Second, there's no doubt that Fish has principles. We may not like them and we may think that his principles are conflicting, incoherent, unrealistic, etc., but he has them and those are that socialism/collectivism/statism/egalitarianism trumps all else and any means are justified in achieving those ends and that anyone who enlists in helping achieve those ends is moral.
The surprising part is that he chose to lay that out so clearly for all to see.
"there's no doubt that Fish has principles"
I doubt it very much, if by "principles" you mean "abstract concepts not tied to specific people/places/cultures". One need only observe the reactions to President Obama, where whatever he does is good, because he does it. If it violates some putative principle his supporters have, that principle is discarded.
To me the dividing is line is clear and bright. As Fish puts it "tribal obligations [vs.] the universal obligations we owe to each other as citizens". It is about abstract concepts or people and lifestyle?
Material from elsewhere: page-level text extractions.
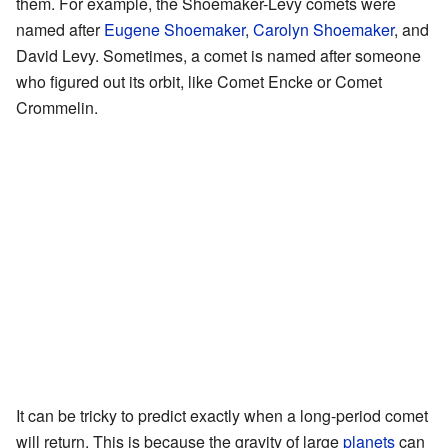
them. For example, the Shoemaker-Levy comets were
named after
Eugene Shoemaker
,
Carolyn Shoemaker
, and
David Levy. Sometimes, a comet is named after someone
who figured out its orbit, like Comet Encke or Comet
Crommelin.
It can be tricky to predict exactly when a long-period comet
will return. This is because the gravity of large
planets
can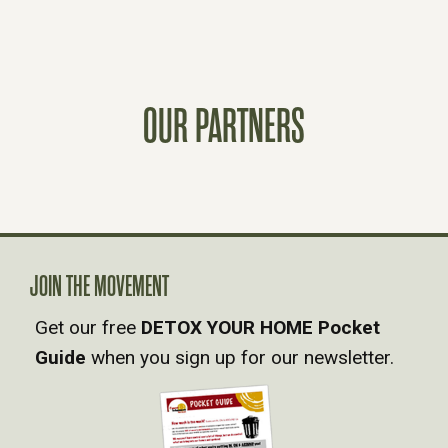
O
S
OUR PARTNERS
T
S
N
A
JOIN THE MOVEMENT
Get our free
DETOX YOUR HOME Pocket
V
Guide
when you sign up for our newsletter.
I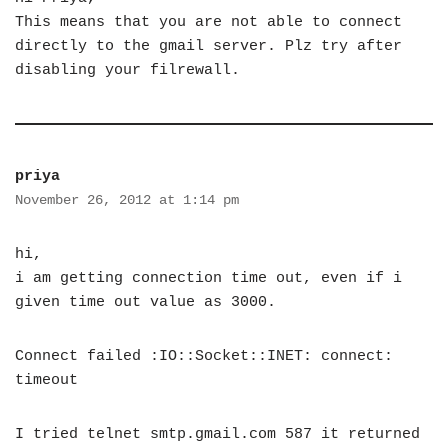
This means that you are not able to connect
directly to the gmail server. Plz try after
disabling your filrewall.
priya
November 26, 2012 at 1:14 pm
hi,
i am getting connection time out, even if i
given time out value as 3000.
Connect failed :IO::Socket::INET: connect:
timeout
I tried telnet smtp.gmail.com 587 it returned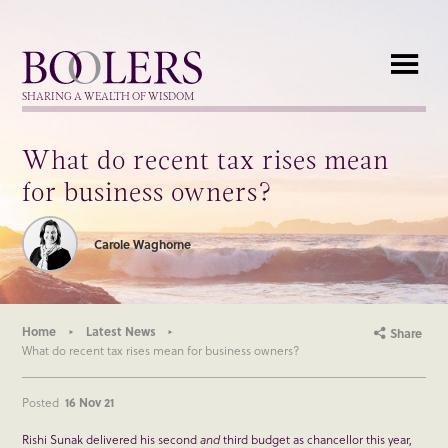
Boolers
SHARING A WEALTH OF WISDOM
What do recent tax rises mean
for business owners?
Carole Waghorne
Home
Latest News
Share
What do recent tax rises mean for business owners?
Posted
16 Nov 21
Rishi Sunak delivered his second
and
third budget as chancellor this year,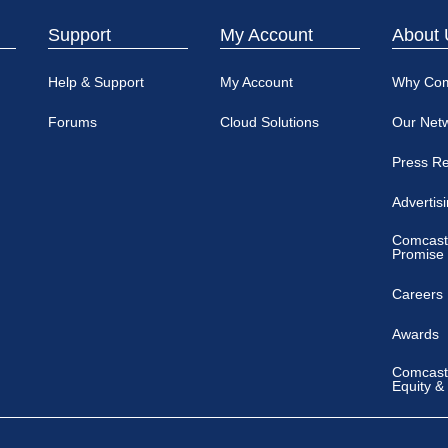
Support
My Account
About 
Help & Support
My Account
Why Co
Forums
Cloud Solutions
Our Net
Press R
Advertis
Comcast
Promise
Careers
Awards
Comcast 
Equity &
I am not going to claim that there are no principled collectivists, but they are, IMHO, a tiny minority of the Modern American Left.
P.S. Consider the phrase "but he's our bastard". That's a conservative concept. For the Left it seems that if he is "ours" then he is, ipso facto, not a bastard. C.f. Pinochet vs. Chavez. Castro vs. Batista. The resistance to any abstract, universal judgement is so profound, so pervasive, that I can see no other explanation than no principles at all.